S. Chen and Y. Jung demonstrated that the message passing neural network
algorithm can be adopted for the retrosynthesis of organic compounds
(DOI: 10.1021/jacsau.1c00246). They emphasized that an extra
global reactivity attention layer with descriptors including molecule
graphs, atom features, and bond features can improve prediction accuracy,
especially for the reactions including multiple products.Z.-J.

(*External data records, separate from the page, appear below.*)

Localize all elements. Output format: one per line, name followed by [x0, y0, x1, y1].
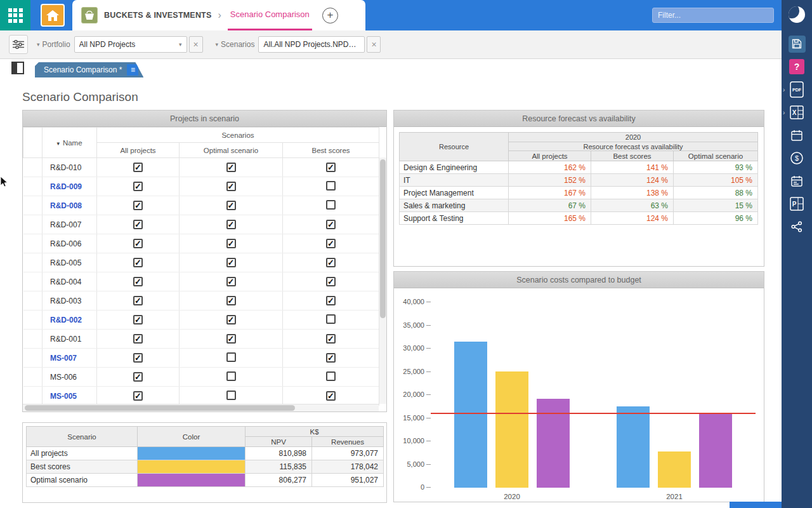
scenario-checkbox[interactable]: ✓ — [326, 220, 336, 229]
scenario-checkbox[interactable]: ✓ — [226, 201, 236, 210]
module-tab-label[interactable]: BUCKETS & INVESTMENTS — [104, 11, 212, 20]
portfolio-select[interactable]: All NPD Projects ▾ — [74, 36, 187, 53]
scenario-checkbox[interactable]: ✓ — [326, 258, 336, 267]
scenario-checkbox[interactable]: ✓ — [226, 296, 236, 305]
scenario-checkbox[interactable]: ✓ — [133, 296, 143, 305]
vertical-scrollbar-thumb[interactable] — [380, 159, 386, 318]
project-name-link[interactable]: MS-006 — [43, 368, 97, 387]
pdf-export-button[interactable]: › PDF — [782, 80, 812, 99]
apps-grid-button[interactable] — [0, 0, 30, 30]
scenario-checkbox[interactable] — [226, 352, 236, 362]
scenario-checkbox[interactable]: ✓ — [226, 220, 236, 229]
scenario-checkbox[interactable]: ✓ — [326, 163, 336, 172]
scenario-checkbox[interactable]: ✓ — [133, 372, 143, 382]
row-selector-cell[interactable] — [23, 253, 43, 272]
project-name-link[interactable]: R&D-002 — [43, 311, 97, 330]
row-selector-cell[interactable] — [23, 368, 43, 387]
help-button[interactable]: ? — [782, 57, 812, 76]
project-name-link[interactable]: R&D-009 — [43, 177, 97, 196]
column-header-all-projects[interactable]: All projects — [97, 143, 180, 158]
row-selector-cell[interactable] — [23, 158, 43, 177]
scenario-checkbox[interactable]: ✓ — [133, 163, 143, 172]
chevron-down-icon: ▾ — [179, 41, 182, 48]
projects-table: ▾Name Scenarios All projects Optimal sce… — [23, 127, 379, 406]
scenario-checkbox[interactable] — [326, 314, 336, 324]
row-selector-cell[interactable] — [23, 311, 43, 330]
row-selector-cell[interactable] — [23, 330, 43, 349]
project-name-link[interactable]: R&D-007 — [43, 215, 97, 234]
active-view-tab[interactable]: Scenario Comparison — [228, 0, 312, 30]
scenario-checkbox[interactable]: ✓ — [226, 277, 236, 286]
row-selector-cell[interactable] — [23, 272, 43, 291]
scenario-checkbox[interactable]: ✓ — [133, 220, 143, 229]
project-name-link[interactable]: R&D-008 — [43, 196, 97, 215]
scenario-checkbox[interactable]: ✓ — [326, 239, 336, 248]
scenario-checkbox[interactable]: ✓ — [133, 277, 143, 286]
scenario-checkbox[interactable]: ✓ — [226, 315, 236, 324]
row-selector-cell[interactable] — [23, 291, 43, 311]
project-name-link[interactable]: R&D-003 — [43, 291, 97, 311]
project-name-link[interactable]: R&D-004 — [43, 272, 97, 291]
scenario-checkbox[interactable] — [226, 371, 236, 381]
scenario-checkbox[interactable]: ✓ — [226, 163, 236, 172]
filter-input[interactable] — [652, 8, 774, 23]
scenario-checkbox[interactable]: ✓ — [226, 182, 236, 191]
clear-scenarios-button[interactable]: × — [367, 36, 381, 53]
scenario-checkbox[interactable]: ✓ — [133, 258, 143, 267]
add-tab-button[interactable]: + — [322, 8, 338, 23]
project-name-link[interactable]: R&D-001 — [43, 330, 97, 349]
view-tab[interactable]: Scenario Comparison * ≡ — [35, 62, 143, 77]
revenues-column-header: Revenues — [312, 437, 384, 447]
row-selector-cell[interactable] — [23, 177, 43, 196]
scenario-checkbox[interactable]: ✓ — [226, 334, 236, 344]
scenario-checkbox[interactable]: ✓ — [326, 277, 336, 286]
cost-view-button[interactable]: $ — [782, 149, 812, 168]
name-column-header[interactable]: ▾Name — [43, 128, 97, 158]
project-name-link[interactable]: R&D-005 — [43, 253, 97, 272]
planner-view-button[interactable] — [782, 171, 812, 190]
project-name-link[interactable]: R&D-010 — [43, 158, 97, 177]
excel-export-button[interactable]: › X — [782, 103, 812, 122]
scenario-checkbox[interactable]: ✓ — [133, 201, 143, 210]
row-selector-cell[interactable] — [23, 196, 43, 215]
scenarios-select[interactable]: All.All NPD Projects.NPD_ADM... — [258, 36, 365, 53]
scenario-checkbox[interactable]: ✓ — [133, 182, 143, 191]
bucket-icon — [81, 7, 98, 23]
scenario-checkbox[interactable]: ✓ — [326, 296, 336, 305]
scenario-checkbox[interactable]: ✓ — [226, 239, 236, 248]
tab-menu-icon[interactable]: ≡ — [127, 64, 138, 76]
clear-portfolio-button[interactable]: × — [189, 36, 203, 53]
scenario-checkbox[interactable] — [226, 391, 236, 400]
scenario-checkbox[interactable]: ✓ — [133, 391, 143, 401]
scenario-checkbox[interactable]: ✓ — [326, 353, 336, 363]
column-header-best-scores[interactable]: Best scores — [283, 143, 379, 158]
settings-sliders-button[interactable] — [9, 35, 28, 54]
scenario-checkbox[interactable]: ✓ — [133, 334, 143, 344]
horizontal-scrollbar-thumb[interactable] — [25, 405, 295, 411]
save-button[interactable] — [782, 34, 812, 53]
scenario-checkbox[interactable]: ✓ — [133, 239, 143, 248]
project-name-link[interactable]: R&D-006 — [43, 234, 97, 253]
home-button[interactable] — [41, 4, 65, 27]
scenario-checkbox[interactable]: ✓ — [326, 391, 336, 401]
scenario-checkbox[interactable]: ✓ — [133, 315, 143, 324]
scenario-checkbox[interactable] — [326, 200, 336, 210]
powerpoint-export-button[interactable]: P — [782, 194, 812, 213]
panel-toggle-button[interactable] — [11, 62, 24, 74]
row-selector-cell[interactable] — [23, 234, 43, 253]
scenario-checkbox[interactable]: ✓ — [326, 334, 336, 344]
calendar-view-button[interactable] — [782, 126, 812, 145]
column-header-optimal-scenario[interactable]: Optimal scenario — [180, 143, 283, 158]
project-name-link[interactable]: MS-007 — [43, 349, 97, 368]
row-selector-cell[interactable] — [23, 349, 43, 368]
share-button[interactable] — [782, 217, 812, 236]
row-selector-cell[interactable] — [23, 215, 43, 234]
scenario-checkbox[interactable] — [326, 371, 336, 381]
row-selector-cell[interactable] — [23, 387, 43, 406]
scenario-summary-row: All projects810,898973,077 — [27, 447, 384, 460]
project-name-link[interactable]: MS-005 — [43, 387, 97, 406]
scenario-checkbox[interactable]: ✓ — [226, 258, 236, 267]
scenario-checkbox[interactable] — [326, 181, 336, 190]
app-logo[interactable] — [782, 5, 812, 24]
scenario-checkbox[interactable]: ✓ — [133, 353, 143, 363]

Zhao, J. Gong, and co-workers as well as J. Patrick Zobel
and L. González summarized the recent processes of ML-boosted
molecular simulations for reactions in operando conditions (DOI: 10.1021/jacsau.1c00355) and excited states (DOI: 10.1021/jacsau.1c00252), respectively, which help the understanding of underlying mechanisms
of chemical processes. ML can also help to identify collective variables
for reactions of macromolecules and their surrounding environments,
such as functional conformational changes of proteins, as highlighted
by X. Huang and co-workers (DOI: 10.1021/jacsau.1c00254). J. C. Grossman and co-workers used GCN and random forest algorithms
to understand lithium adsorption behaviors on metallic two-dimensional
materials (DOI: 10.1021/jacsau.1c00260). They found that, by considering the linear relationship between
the lithium adsorption energy and the work function of substrates,
the high accuracy and transferability of ML predictions aid the screening
of high-voltage materials. Z. Li and co-workers adopted a Gaussian
approximation potential in an iterative way to accelerate molecular
dynamic simulations for chemical reactions on metallic surfaces (DOI: 10.1021/jacsau.1c00483). They found that, at high temperatures, i.e., those near the melting
point of the substrate, the reactions are quite different from those
predicted by the temperature-dependent partition function with the
optimized structures at zero Kelvin, which should be attributed to
the changes of the local chemical environment, atom mobility, and
thermal expansion of the surface at high temperature.The descriptors
have to reflect the characteristics of the systems
under study. With internal molecular coordinates as the descriptors,
B. Jiang, R. J. Maurer, and co-workers showed that the embedded atom
neural network (EANN) can accurately predict the potential energy
surfaces (PESs) of adsorbed systems. Using these highly accurate ML-based
PESs, the memory effects on electronic friction for the scattering
of high vibrational state NO on Au(111) have been identified (DOI: 10.1021/jacsau.0c00066). With embedded density descriptors, B. Jiang, J. Jiang, and co-workers
also showed that EANN can precisely predict the transition electronic
and magnetic dipole moments of a peptide moiety, which can generate
accurate protein circular dichroism spectra of different configurations
and thus allow monitoring of molecular details during the evolution
of the secondary structures of proteins (DOI: 10.1021/jacsau.1c00449).Overall, this Virtual Issue reflects only a small fraction
for
the surge of ML applications in all of chemistry. Despite the major
advances already achieved, new developments of ML in chemistry remain
essential. A standard process for searching for proper ML algorithms
for different kinds of chemical problems is highly desirable. Unveiling
the underlying physics of complex problems requires ever more sophisticated
descriptors associated with molecular structures and properties. Last
but not the least, standardization, digitization, and automation of
chemistry is essential for enabling the rapid collection of high-quality
data for ML in chemistry (DOI: 10.1021/jacsau.1c00303). It can be anticipated that, with further advancing of the methods
and applications of ML, chemistry will be thrust into an unprecedented
and fruitful adventure in the coming years.